## ABOUT THIS TASK
Line filter on the word "octobre": copy each matching line from the entries.

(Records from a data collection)
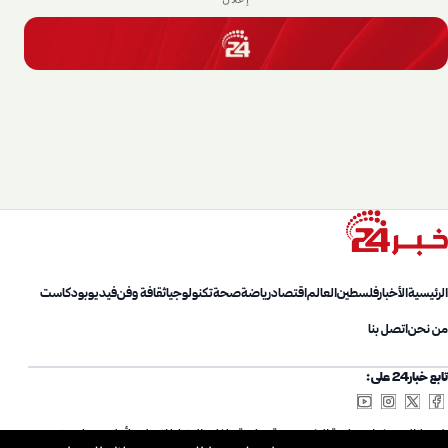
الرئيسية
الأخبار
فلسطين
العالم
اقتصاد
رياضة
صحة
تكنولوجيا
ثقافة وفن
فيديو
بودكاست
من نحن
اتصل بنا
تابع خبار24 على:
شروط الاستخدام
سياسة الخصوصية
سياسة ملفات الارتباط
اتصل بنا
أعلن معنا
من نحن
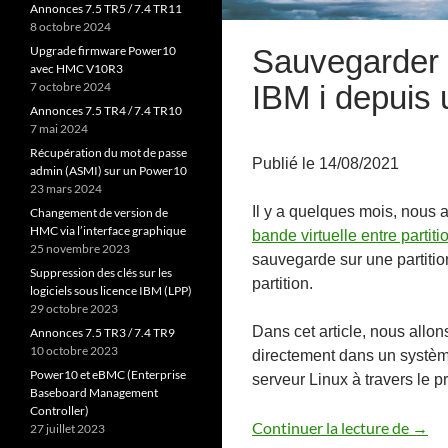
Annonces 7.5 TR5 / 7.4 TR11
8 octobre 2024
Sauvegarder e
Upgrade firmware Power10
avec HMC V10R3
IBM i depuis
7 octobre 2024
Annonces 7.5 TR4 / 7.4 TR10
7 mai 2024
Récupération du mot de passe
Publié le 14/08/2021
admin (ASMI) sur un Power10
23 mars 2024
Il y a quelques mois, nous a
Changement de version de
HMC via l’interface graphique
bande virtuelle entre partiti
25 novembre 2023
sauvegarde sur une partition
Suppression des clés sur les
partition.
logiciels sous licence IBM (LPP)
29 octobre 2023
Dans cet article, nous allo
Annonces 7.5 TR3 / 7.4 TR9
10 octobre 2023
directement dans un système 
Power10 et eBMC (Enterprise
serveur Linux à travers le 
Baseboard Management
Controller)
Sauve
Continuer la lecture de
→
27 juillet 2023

## EXERCISE ANSWER
8 octobre 2024
7 octobre 2024
29 octobre 2023
10 octobre 2023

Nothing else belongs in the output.